● **Exercise prompt**
Given the material below, return only the lines starting at the line with "For every named" and ending at the line with "MyBloggerThemes (159, 2551)", exactly as they appear.
Segment Start: Dataset records
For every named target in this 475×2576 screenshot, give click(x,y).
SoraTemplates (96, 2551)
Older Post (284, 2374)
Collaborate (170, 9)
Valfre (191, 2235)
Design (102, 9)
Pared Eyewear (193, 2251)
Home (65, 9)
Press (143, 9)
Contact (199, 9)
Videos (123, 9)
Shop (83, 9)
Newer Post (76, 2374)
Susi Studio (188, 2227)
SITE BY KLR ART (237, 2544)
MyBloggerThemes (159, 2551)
Segment End: Dataset records
Segment Start: Dataset records
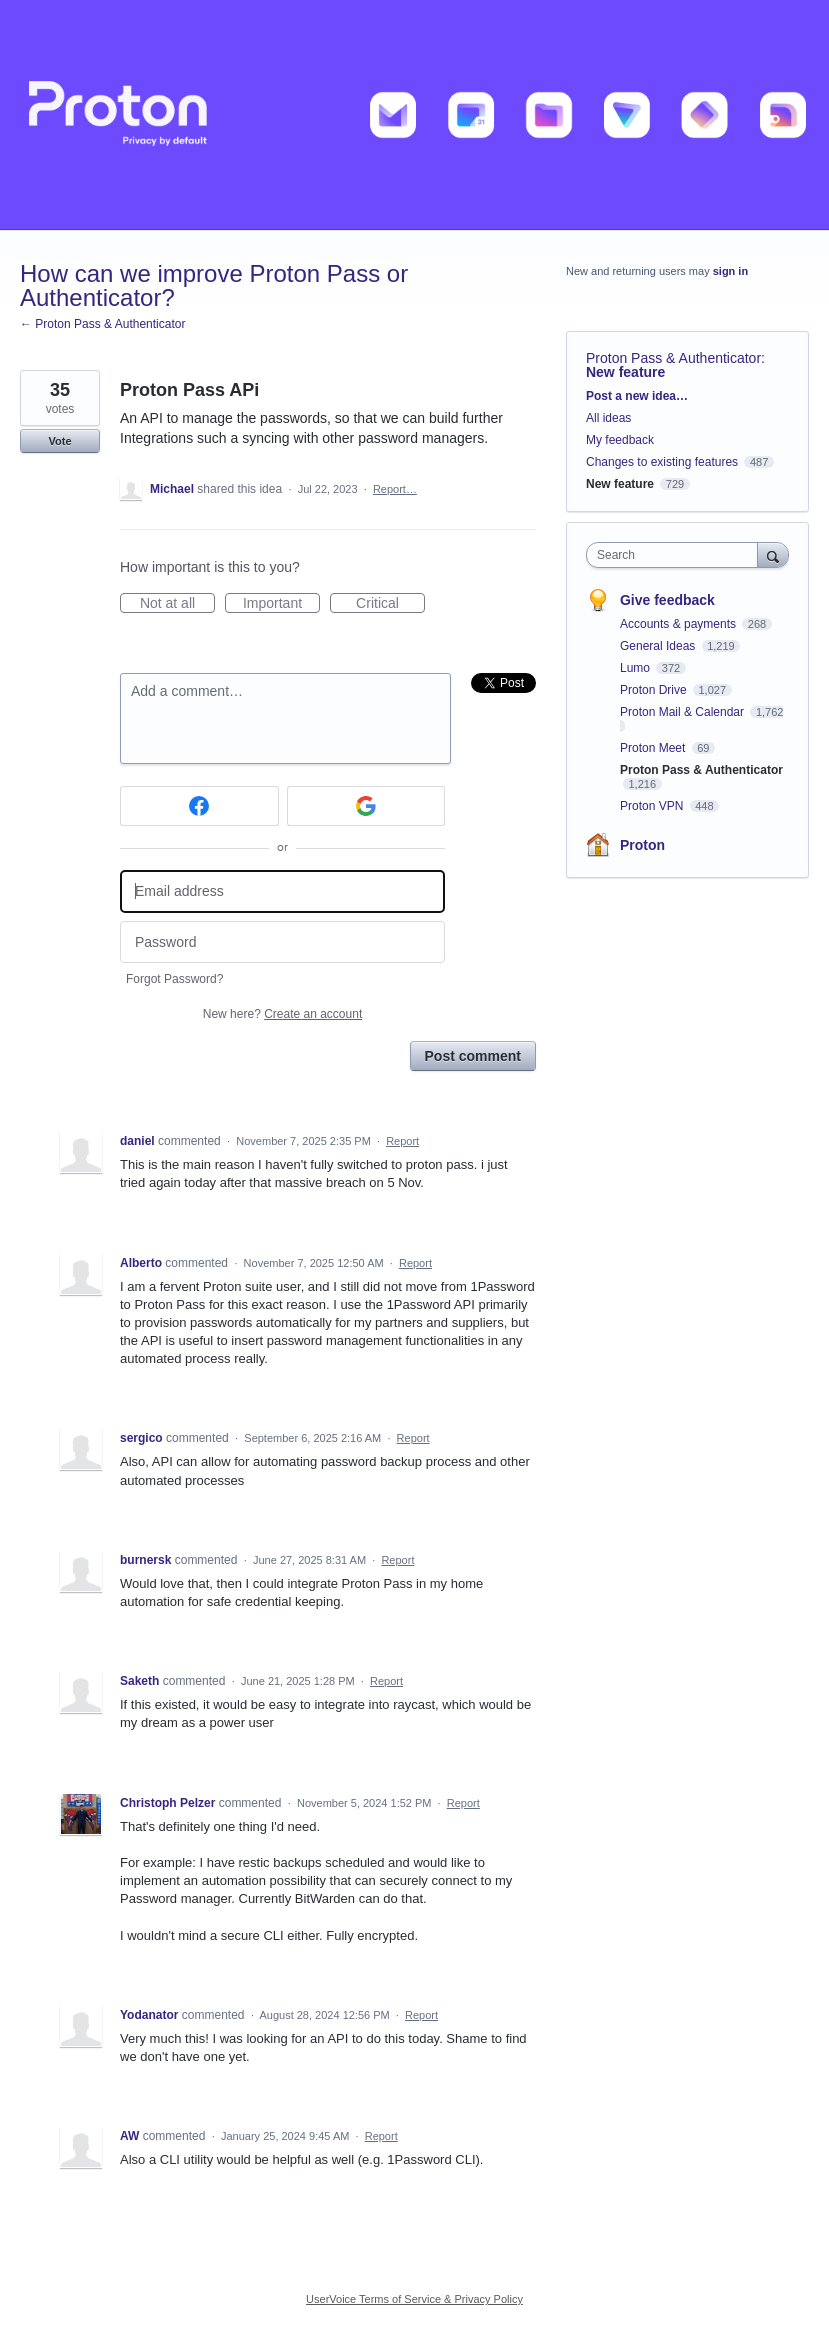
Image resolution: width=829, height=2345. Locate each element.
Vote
Segment End: Dataset records
● **Result for this task**
For every named target in this 475×2576 screenshot, give click(x,y).
SoraTemplates (96, 2551)
Older Post (284, 2374)
Collaborate (170, 9)
Valfre (191, 2235)
Design (102, 9)
Pared Eyewear (193, 2251)
Home (65, 9)
Press (143, 9)
Contact (199, 9)
Videos (123, 9)
Shop (83, 9)
Newer Post (76, 2374)
Susi Studio (188, 2227)
SITE BY KLR ART (237, 2544)
MyBloggerThemes (159, 2551)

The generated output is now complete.